Multi-utility Learning: Structured-output Learning with Multiple Annotation-specific Loss Functions
This work addresses the problem of data scarcity in structured prediction for computer vision researchers, offering an incremental improvement by integrating diverse weak annotations.
The paper tackles the challenge of structured-output learning with limited fully labeled data by introducing a multi-utility learning framework that leverages multiple forms of weak supervision, such as bounding boxes and image-level labels, to improve semantic image segmentation accuracy.
Structured-output learning is a challenging problem; particularly so because of the difficulty in obtaining large datasets of fully labelled instances for training. In this paper we try to overcome this difficulty by presenting a multi-utility learning framework for structured prediction that can learn from training instances with different forms of supervision. We propose a unified technique for inferring the loss functions most suitable for quantifying the consistency of solutions with the given weak annotation. We demonstrate the effectiveness of our framework on the challenging semantic image segmentation problem for which a wide variety of annotations can be used.

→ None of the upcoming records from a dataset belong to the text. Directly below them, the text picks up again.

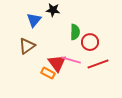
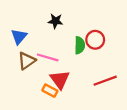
blue triangle: (34, 20) -> (19, 36), moved
red circle: (90, 42) -> (95, 40), moved
pink line: (71, 60) -> (48, 57), moved

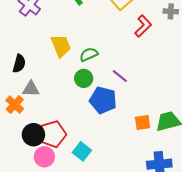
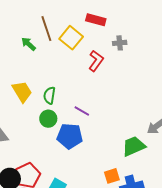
green semicircle: (89, 54) -> (50, 95), turned -48
orange square: (143, 122) -> (112, 176), moved

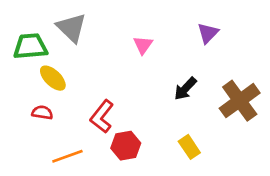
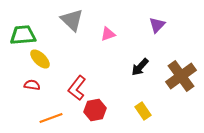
gray triangle: (71, 28) -> (72, 20), moved
pink triangle: (143, 45) -> (108, 34), turned 35

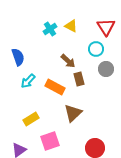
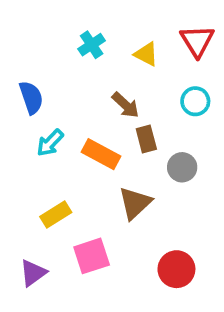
yellow triangle: (71, 26) -> (146, 54), moved
cyan circle: (96, 49) -> (195, 101), moved
gray circle: (106, 69) -> (182, 167), moved

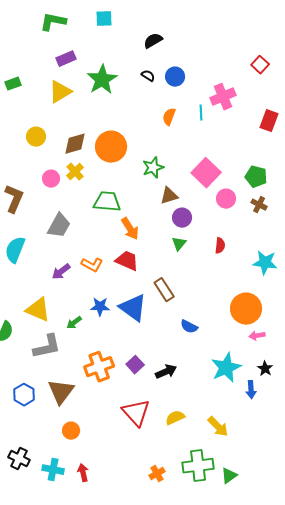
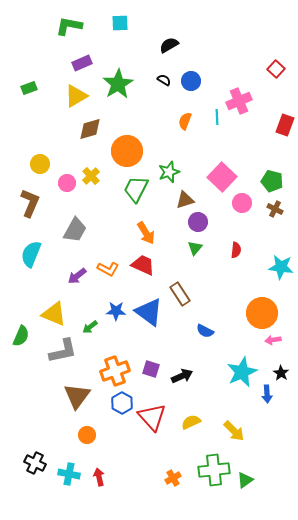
yellow circle: (36, 137) -> (40, 164), moved
brown diamond: (75, 144) -> (90, 129), moved
green trapezoid: (107, 202) -> (136, 189), moved, turned -68
purple square: (135, 365) -> (151, 369), turned -30
blue hexagon: (24, 395) -> (122, 403), moved

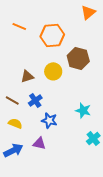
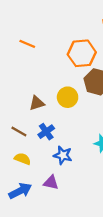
orange hexagon: (52, 35) -> (82, 53), moved

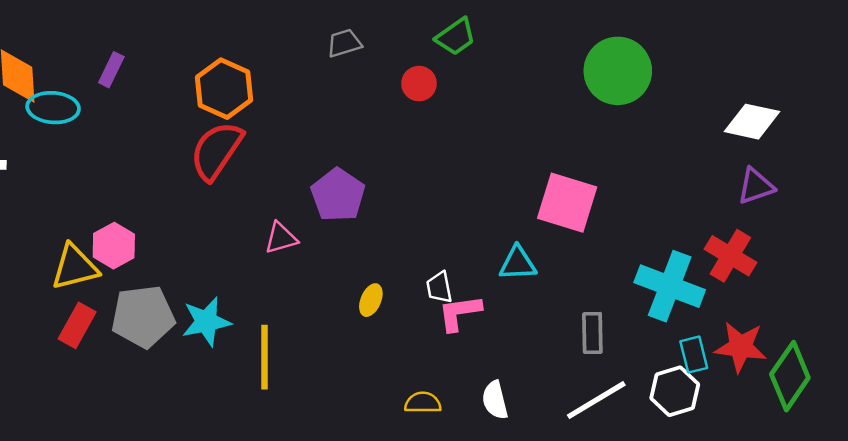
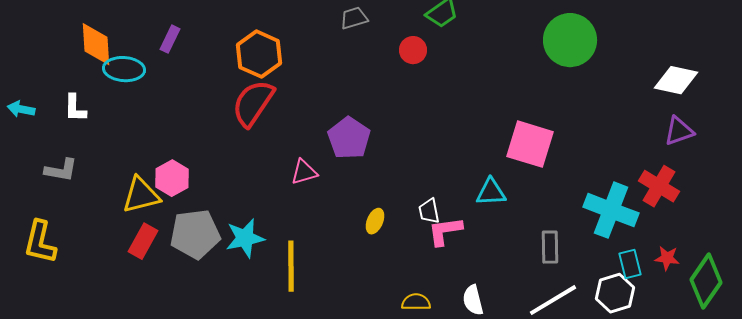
red star: (741, 347) -> (667, 258), size x0.6

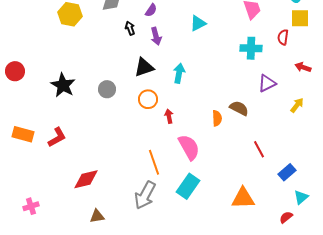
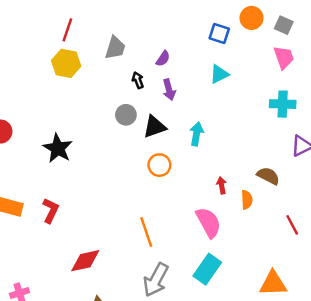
gray circle: (107, 89) -> (126, 115), moved
red arrow: (169, 116) -> (222, 185), moved
orange semicircle: (217, 118) -> (247, 200), moved
red L-shape: (57, 137) -> (51, 210), turned -35
orange line: (154, 162) -> (146, 232), moved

For instance, the popular training datasets for semantic segmentation are composed of images with hard-to-generate full pixel labellings, as well as images with easy-to-obtain weak annotations, such as bounding boxes around objects, or image-level labels that specify which object categories are present in an image. Experimental evaluation shows that the use of annotation-specific loss functions dramatically improves segmentation accuracy compared to the baseline system where only one type of weak annotation is used.